# Purpose


2022-06-29:
Use updated pandas function to get embeddings on VM machine with a ton of RAM.

Because we embedded post & text as a single embedding and we didn't use MLflow to create those embeddings, it's easier to just run the embeddings in the notebook than to re-use or re-write the old `AggregateEmbeddings` class.

Provenance:
* `v0.4.1 / djb_03.01-2021-12-aggregate_v041_posts_and_comments_pandas.ipynb`

# Notebook setup

In [1]:
%load_ext autoreload
%autoreload 2

In [2]:
from collections import defaultdict
from datetime import datetime, timedelta
import gc
import os
import logging
from logging import info
from pathlib import Path
from pprint import pprint

import numpy as np
import pandas as pd
import plotly
import plotly.express as px
import seaborn as sns

import dask
from dask import dataframe as dd
from tqdm.auto import tqdm

import mlflow
import hydra

import subclu
from subclu.models.aggregate_embeddings import (
    AggregateEmbeddings, AggregateEmbeddingsConfig,
    load_config_agg_jupyter, get_dask_df_shape,
)
from subclu.models import aggregate_embeddings_pd

from subclu.utils import set_working_directory, get_project_subfolder
from subclu.utils.eda import (
    setup_logging, counts_describe, value_counts_and_pcts,
    notebook_display_config, print_lib_versions,
    style_df_numeric,
    elapsed_time,
)
from subclu.utils.mlflow_logger import MlflowLogger, save_pd_df_to_parquet_in_chunks
from subclu.eda.aggregates import (
    compare_raw_v_weighted_language
)
from subclu.utils.data_irl_style import (
    get_colormap, theme_dirl
)

from subclu.i18n_topic_model_batch.subclu2.utils.data_loaders_gcs import LoadSubredditsGCS


print_lib_versions([dask, hydra, mlflow, np, pd, plotly, sns, subclu])

python		v 3.7.10
===
dask		v: 2021.06.0
hydra		v: 1.1.0
mlflow		v: 1.16.0
numpy		v: 1.19.5
pandas		v: 1.2.4
plotly		v: 4.14.3
seaborn		v: 0.11.1
subclu		v: 0.5.0


In [3]:
# plotting
import matplotlib.pyplot as plt
import matplotlib.ticker as mtick
import matplotlib.dates as mdates
plt.style.use('default')

setup_logging()
notebook_display_config()

# Set Local model paths

In [4]:
manual_model_timestamp = datetime.utcnow().strftime('%Y-%m-%d_%H%M%S')
path_this_model = get_project_subfolder(
    f"data/models/aggregate_embeddings/manual_v050_{manual_model_timestamp}"
)
Path.mkdir(path_this_model, parents=True, exist_ok=True)
path_this_model

PosixPath('/home/jupyter/subreddit_clustering_i18n/data/models/aggregate_embeddings/manual_v050_2022-07-01_114214')

## Paths for embeddings

For v0.5.0 embeddings I didn't use mlflow to track the embeddings inference.
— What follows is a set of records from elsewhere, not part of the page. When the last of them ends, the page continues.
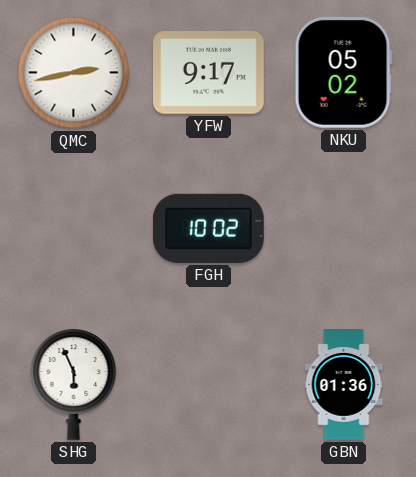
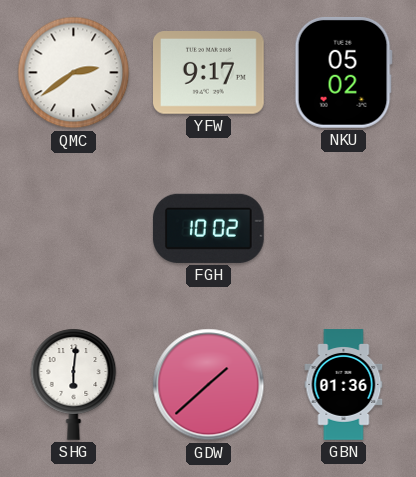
QMC: 2:43 -> 2:39
SHG: 5:56 -> 6:01
GDW: none -> 1:38
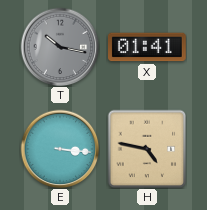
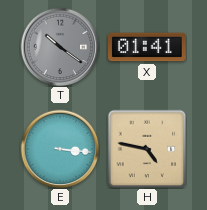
T: 10:17 -> 10:21
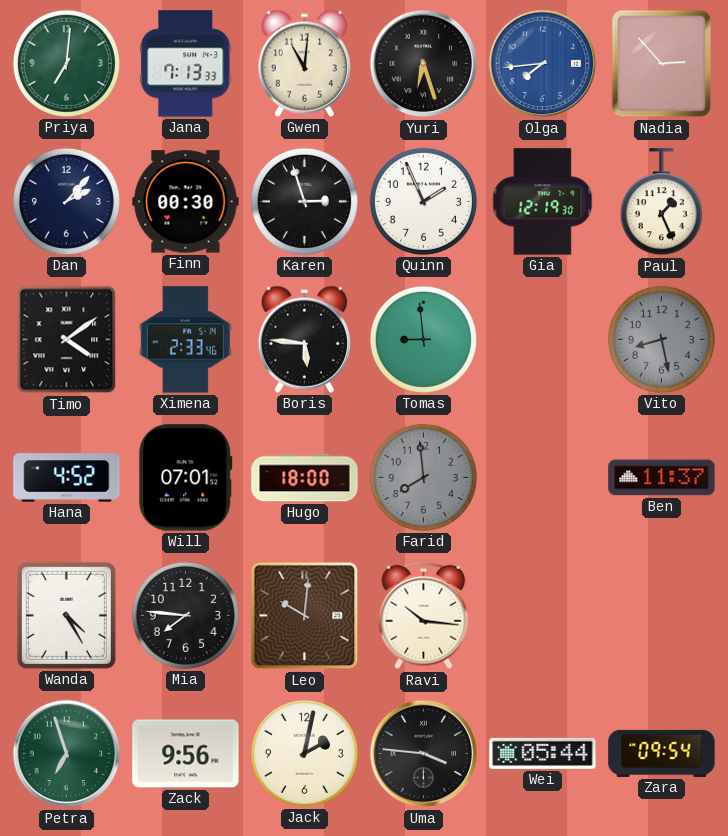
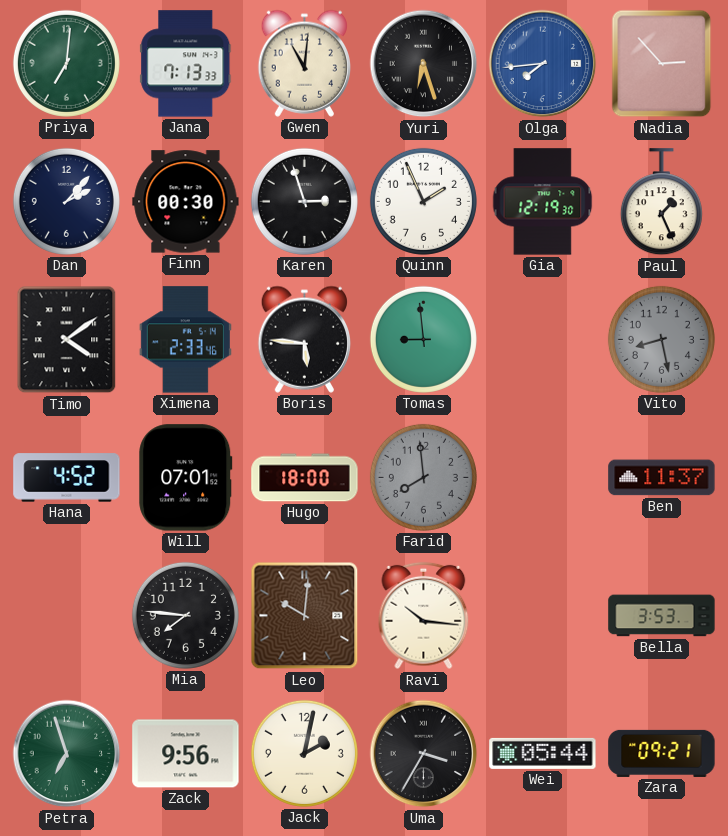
Wanda: 4:25 -> none
Bella: none -> 3:53
Uma: 3:46 -> 3:35
Zara: 09:54 -> 09:21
We'll need to get them from these folders in GCS:

- [Subreddit metadata](https://console.cloud.google.com/storage/browser/i18n-subreddit-clustering/i18n_topic_model_batch/runs/20220629/subreddits/text/embedding/2022-06-29_084555)
    - `i18n-subreddit-clustering/i18n_topic_model_batch/runs/20220629/subreddits/text/embedding/2022-06-29_084555`
- [Post + Comment Text (already combined)](https://console.cloud.google.com/storage/browser/i18n-subreddit-clustering/i18n_topic_model_batch/runs/20220629/post_and_comment_text_combined/text_subreddit_seeds/embedding/2022-06-29_091925)
    - `i18n-subreddit-clustering/i18n_topic_model_batch/runs/20220629/post_and_comment_text_combined/text_subreddit_seeds/embedding/2022-06-29_091925`



In [5]:
RUN_DATE = '20220629'

BUCKET_NAME = 'i18n-subreddit-clustering'
EMBEDDINGS_SUB_ID = '2022-06-29_084555'
EMBEDDINGS_POST_COMMENT_ID = '2022-06-29_091925'

# Start MLflow & Log base params

In [6]:
mlf = MlflowLogger(tracking_uri='sqlite')

In [7]:
# n-sample posts for testing
n_posts_sample = None

mlflow_experiment = 'v0.5.0_mUSE_aggregates'
# 'v0.5.0_mUSE_aggregates', 'v0.5.0_mUSE_aggregates_test'


t_start_agg_embed = datetime.utcnow()
info(f"== Start run_aggregation() method ==")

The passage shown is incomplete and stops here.